Clustered, regularly interspaced, short palindromic repeat (CRISPR) loci represent an adaptive RNA-based immune system that protects bacteria and archaea from horizontal transfer of phage and plasmid DNA
. Among the putative sRNA genes detected in GAS M49 by the tiling array approach, two sequences were categorised by the Rfam prediction program as CRISPR-related RNAs (Table
1). sRNASpy490822 and sRNASpy490827 are encoded by the system II (Nmeni/CASS4 subtype)
 CRISPR/Cas locus, which was characterized recently by differential RNA sequencing in GAS SF370 (M1 serotype)
. Our data suggest that this locus is also active in GAS M49. Expression of sRNASpy490822 was confirmed by RT-PCR on the opposite strand of the CRISPR-associated genes under all conditions tested in this study. This transcript corresponds to the trans-activating CRISPR RNA (tracrRNA), which is responsible for the maturation of CRISPR RNA in concert with RNase III and the CRISPR-associated Csn1 protein
. A third CRISPR-related RNA detected in our expression screen, sRNASpy491206c, is encoded in the system I-C (Dvulg/CASS subtype)

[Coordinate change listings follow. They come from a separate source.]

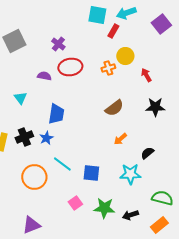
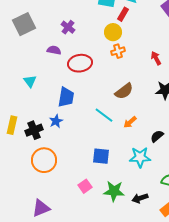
yellow circle: (125, 56) -> (113, 32), moved
red ellipse: (70, 67) -> (80, 63), moved
purple semicircle: (44, 76) -> (54, 50), moved
black cross: (24, 137) -> (34, 130), moved
cyan line: (62, 164) -> (104, 115), moved

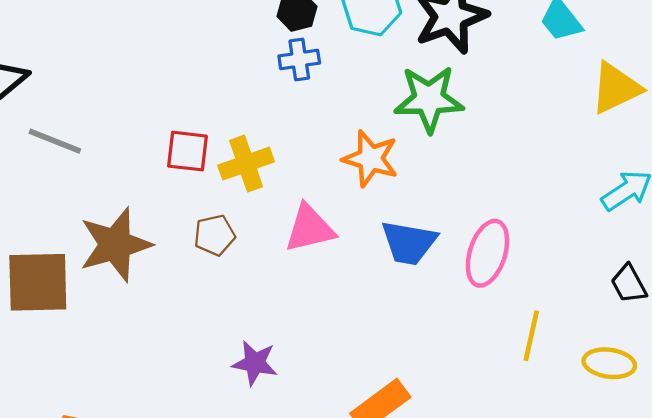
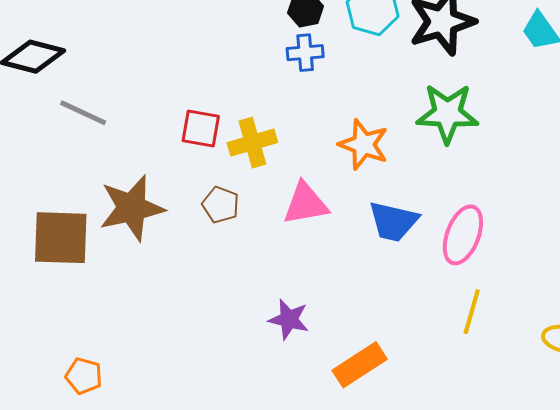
green star: (429, 99) -> (447, 113), moved
brown pentagon: (215, 235) -> (221, 205), turned 30
yellow line: (531, 336) -> (472, 312), moved
purple star: (255, 363) -> (289, 319), moved

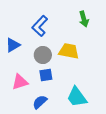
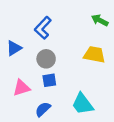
green arrow: (84, 19) -> (100, 20), moved, turned 133
yellow trapezoid: (69, 51) -> (94, 55), moved

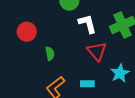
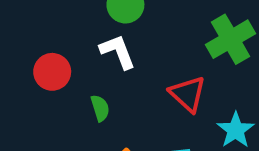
white L-shape: (87, 24) -> (118, 52), moved

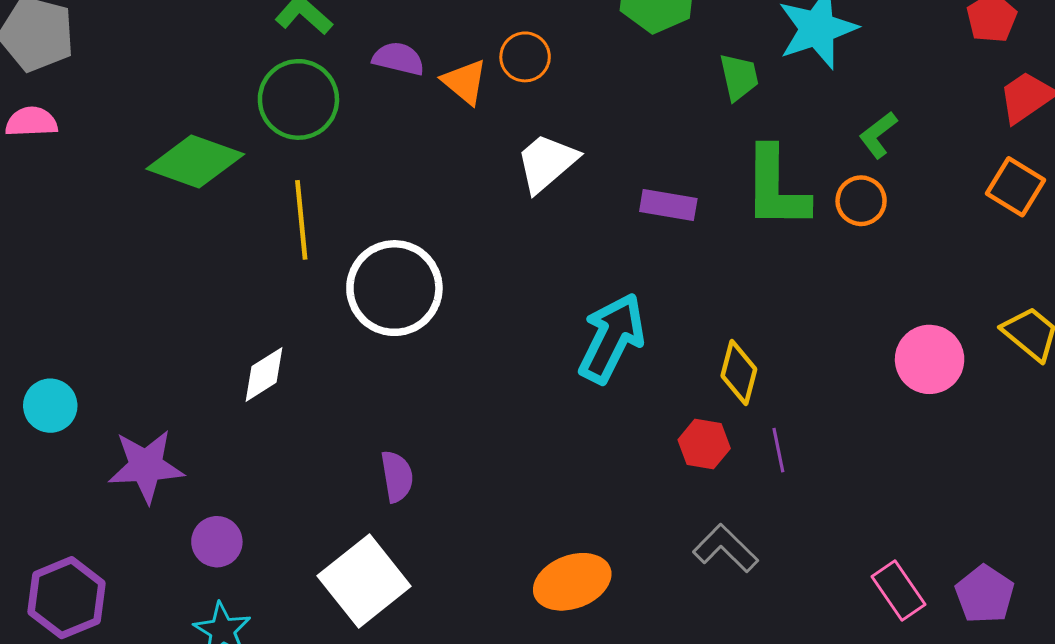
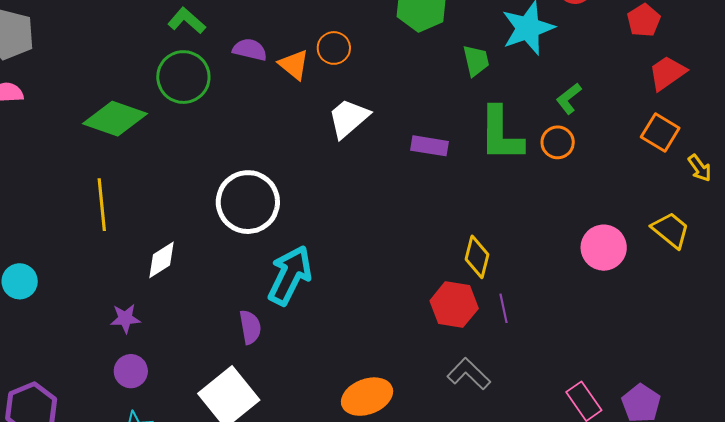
yellow line: (301, 220) -> (102, 205), moved
cyan arrow: (612, 338) -> (290, 275), moved
red hexagon: (704, 444) -> (454, 305), size x1.4
purple star: (146, 466) -> (125, 318), moved, size x0.6

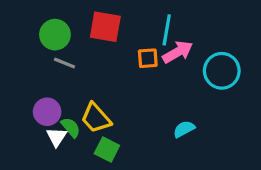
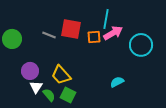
red square: (105, 27) -> (71, 29), moved
green circle: (55, 35) -> (12, 39), moved
gray line: (64, 63) -> (49, 35), moved
green semicircle: (71, 127) -> (49, 95), moved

 CRISPR/Cas locus, which is also conserved in streptococcal genomes. In contrast to our array data, this locus appeared to be silent in GAS SF370, where no expression was detected in the differential RNA sequencing approach
. Even though the CRISPR loci are conserved throughout GAS genomes, the activity of different CRISPR subtypes appears to be serotype-specific.
In the early years of sRNA research, many bioinformatic prediction tools were developed. One of the most prominent programs was the SIPHT tool, which has been used for many bacterial species
[45, 46]. However, comparison of the prediction results with the actual in vivo expression of sRNAs often revealed very little overlap between the different screening methods
[20, 41, 47]. The reasons for this discrepancy may be the limitations of the prediction programs as well as the fact that not all sRNAs are expressed under all conditions. The development of sRNA prediction software with improved properties is on-going. We compared our tiling array data with the prediction results of two recently published bioinformatics tools, sRNAScanner
 and MOSES
. As depicted in Figure
3A, the overlap between the tiling array expression data and the sRNA predictions was low. From the 20 most probable candidates of the MOSES analysis, 25% were expressed in GAS M49, whereas 8% of the predicted sRNAScanner predictions were found in the array analysis. Even the overlap between the two bioinformatics data sets was low. The only sRNA that was detected in all three screens was the previously characterized sRNA FASX
. These results strongly suggest that a comprehensive analysis of bacterial genomes requires the combination of mathematical predictions with the collection of expression data. In the long term, testing of different conditions, especially mimicking in vivo situations by employing infection models, might lead to an increased overlap of expression detection and bioinformatics analyses.